I consumatori che vogliono acquistare una polizza casa o una polizza auto devono confrontare le assicurazioni più convenienti per trovare il prodotto più adatto alle proprie esigenze. Per risparmiare, poi, ci si può orientare verso le compagnie che operano sul web: le assicurazioni online, infatti, sono solitamente più vantaggiose di quelle tradizionali.
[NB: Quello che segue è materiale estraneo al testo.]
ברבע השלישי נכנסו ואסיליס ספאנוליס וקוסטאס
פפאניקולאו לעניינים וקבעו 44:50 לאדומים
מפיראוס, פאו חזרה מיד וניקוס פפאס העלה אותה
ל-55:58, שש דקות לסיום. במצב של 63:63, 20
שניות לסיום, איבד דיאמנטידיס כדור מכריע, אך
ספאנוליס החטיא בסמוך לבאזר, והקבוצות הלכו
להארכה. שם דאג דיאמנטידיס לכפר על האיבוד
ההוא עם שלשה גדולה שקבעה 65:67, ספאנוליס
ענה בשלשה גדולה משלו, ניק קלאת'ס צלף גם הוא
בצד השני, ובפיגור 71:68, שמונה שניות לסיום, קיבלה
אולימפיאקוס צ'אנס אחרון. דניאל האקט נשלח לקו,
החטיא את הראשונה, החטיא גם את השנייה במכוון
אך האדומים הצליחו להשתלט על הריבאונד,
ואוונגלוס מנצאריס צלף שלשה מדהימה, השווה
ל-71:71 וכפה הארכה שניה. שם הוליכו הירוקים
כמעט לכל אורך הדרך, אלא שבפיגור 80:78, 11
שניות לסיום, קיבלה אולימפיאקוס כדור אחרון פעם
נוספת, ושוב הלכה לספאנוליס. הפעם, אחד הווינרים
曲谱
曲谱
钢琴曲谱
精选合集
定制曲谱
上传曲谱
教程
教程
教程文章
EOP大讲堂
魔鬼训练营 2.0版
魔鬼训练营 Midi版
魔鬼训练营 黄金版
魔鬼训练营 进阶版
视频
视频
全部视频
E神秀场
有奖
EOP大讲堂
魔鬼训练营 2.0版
Su internet esistono utili servizi di comparazione di prezzo che permettono di trovare le migliori assicurazioni, ma sempre più importanza stanno acquisendo nel mercato assicurativo anche i social media che mettono direttamente in contatto i clienti e le imprese del settore.
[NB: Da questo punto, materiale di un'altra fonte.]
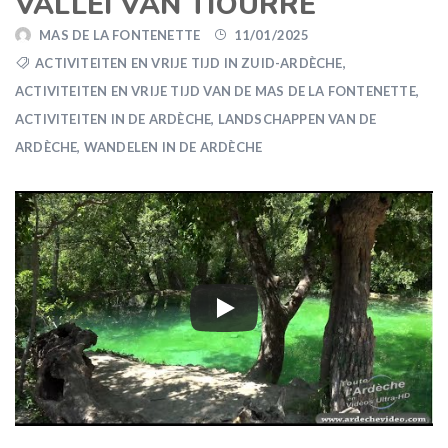
VALLEI VAN TIOURRE
MAS DE LA FONTENETTE
11/01/2025
ACTIVITEITEN EN VRIJE TIJD IN ZUID-ARDÈCHE
,
ACTIVITEITEN EN VRIJE TIJD VAN DE MAS DE LA FONTENETTE
,
ACTIVITEITEN IN DE ARDÈCHE
,
LANDSCHAPPEN VAN DE
ARDÈCHE
,
WANDELEN IN DE ARDÈCHE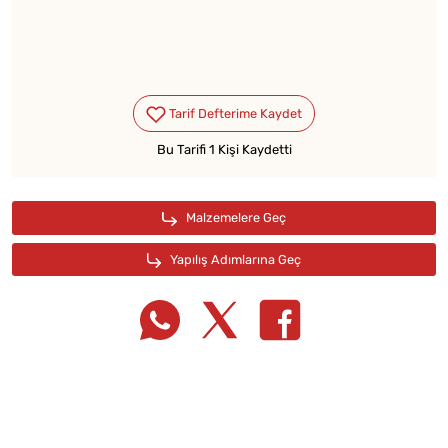
Bu Tarifi 1 Kişi Kaydetti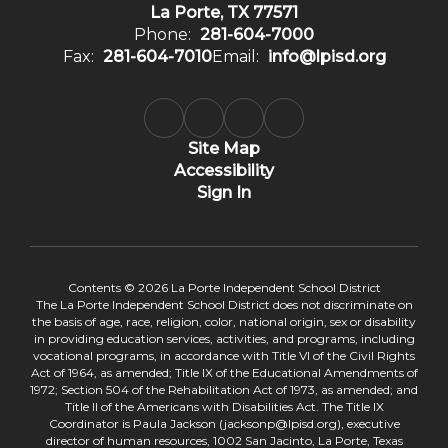
La Porte, TX 77571
Phone:
281-604-7000
Fax:
281-604-7010
Email:
info@lpisd.org
Site Map
Accessibility
Sign In
Contents © 2026 La Porte Independent School District
The La Porte Independent School District does not discriminate on
the basis of age, race, religion, color, national origin, sex or disability
in providing education services, activities, and programs, including
vocational programs, in accordance with Title VI of the Civil Rights
Act of 1964, as amended; Title IX of the Educational Amendments of
1972; Section 504 of the Rehabilitation Act of 1973, as amended; and
Title II of the Americans with Disabilities Act. The Title IX
Coordinator is Paula Jackson (jacksonp@lpisd.org), executive
director of human resources, 1002 San Jacinto, La Porte, Texas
Adesso è arrivato un nuovo social media che ha proprio lo scopo di aiutare i consumatori a trovare le migliori assicurazioni leggendo i commenti degli altri utenti. Si chiama InsurVisor ed è stato descritto come il “tripadvisor del mondo assicurativo”. In pratica, infatti, InsurVisor sta alle assicurazioni come tripadvisor sta agli hotel o ai ristoranti: tramite questo social si possono quindi leggere commenti e recensioni degli altri clienti che danno anche un voto alla determinata compagnia assicurativa.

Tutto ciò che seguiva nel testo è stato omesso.